Where's My Happiness?

(Maaf ada kesamaan nama, penulisnya kurang hebat nentuin nama :v)
     Aku menemukannya berdiri di ambang pintu kamarku dengan senyum yang melengkung di wajahnya. Seragam putihnya tampak lusuh karena keringat.
                “Aku berlari kesini” ia menatapku dengan napas yang tersenggal-senggal sehabis berlari jauh. Ia menarik napas panjang, lalu menghembuskannya pelan-pelan, “Aku punya sesuatu untukmu” matanya berbinar-binar melihatku.
                Aku menengok jam yang ada di kamarku. Jam segini seharusnya sekolah belum saatnya pulang. Pasti ada sesuatu yang penting sampai ia mau berlari dari sekolah kesini, “Sesuatu apa?”
                Mei mengelap keringat dengan sebelah tangan. Ia tak menjawab pertanyaanku, tapi senyum di wajahnya semakin lebar, “Aku nggak mau bilang sekarang” setelah mengatakan itu, tiba-tiba ia menarik tanganku. Bekas infus masih ada di sana.
                “Mau kemana?” belum sempat aku protes, ia cepat-cepat menggiringku menuruni tangga, lalu membuka pintu rumah. Sebenarnya aku bisa saja mengibaskan tangannya, tapi entah kenapa, aku ingin mengikutinya.
                Aku mengidap sebuah penyakit yang bisa membunuhku 2,5 tahun kemudian. Dokter, maupun orangtua ku tak mau memberi tau ku tentang penyakit yang menyerangku. Aku banyak mengkonsumsi obat-obatan dan sering bolak-balik masuk rumah sakit saat tiba-tiba merasa pening di kepala. Aku menganggap penyakit kepala yang sepele, tapi kenapa bisa membuat umurku memendek?
                Yang kuketahui, aku akan mati sebentar lagi.

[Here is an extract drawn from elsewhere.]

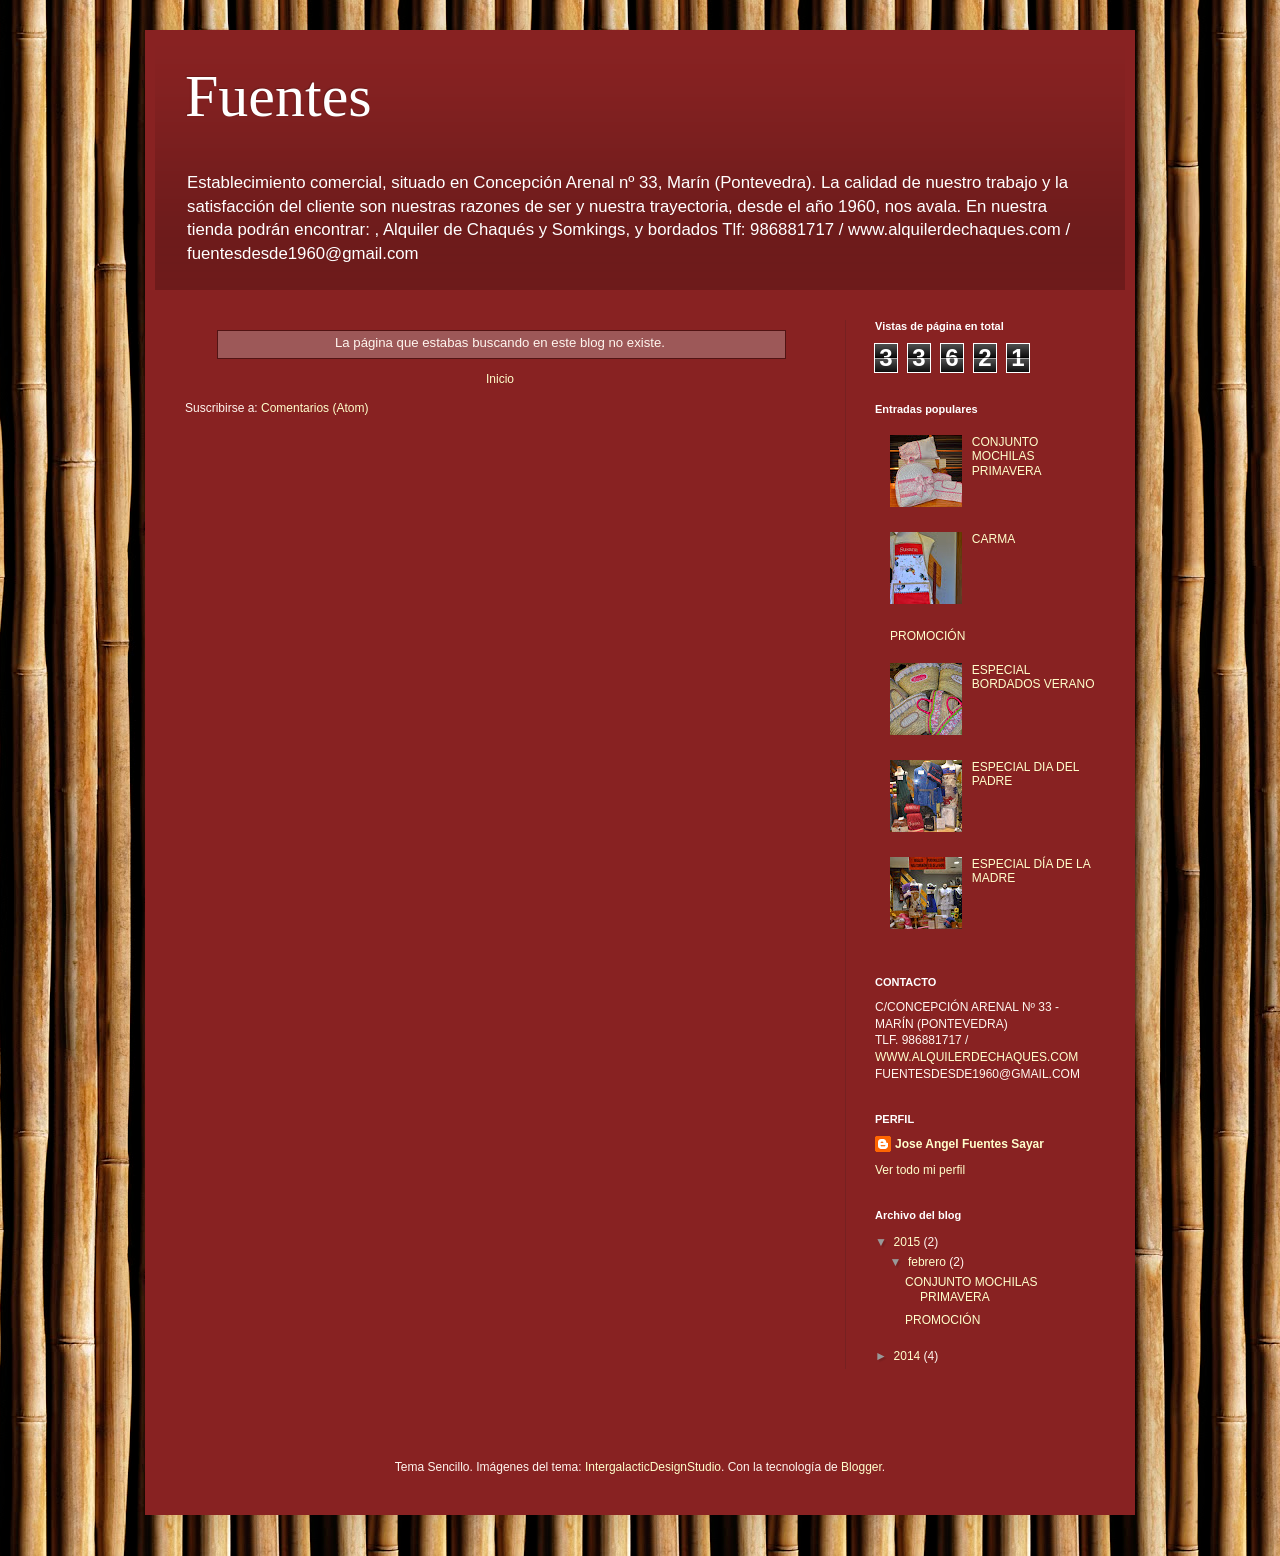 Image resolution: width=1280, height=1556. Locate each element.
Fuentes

Tak ada harapan  atau mimpi. Aku membuang semua itu. Buat apa aku memiliki itu semua saat tau kalau umurku tinggal sebentar lagi? Saat tak bisa menggapai semua harapan yang tinggi itu, bukannya malah hanya akan membuatku makin menderita?
                Aku bisa medengar napasnya yang tersenggal-senggal. Mei hampir terjatuh beberapa kali, tapi ia tetap berlari sambil menggenggam tanganku. Saat aku tanya mau kemana, ia hanya menoleh kearahku sambil tersenyum jail.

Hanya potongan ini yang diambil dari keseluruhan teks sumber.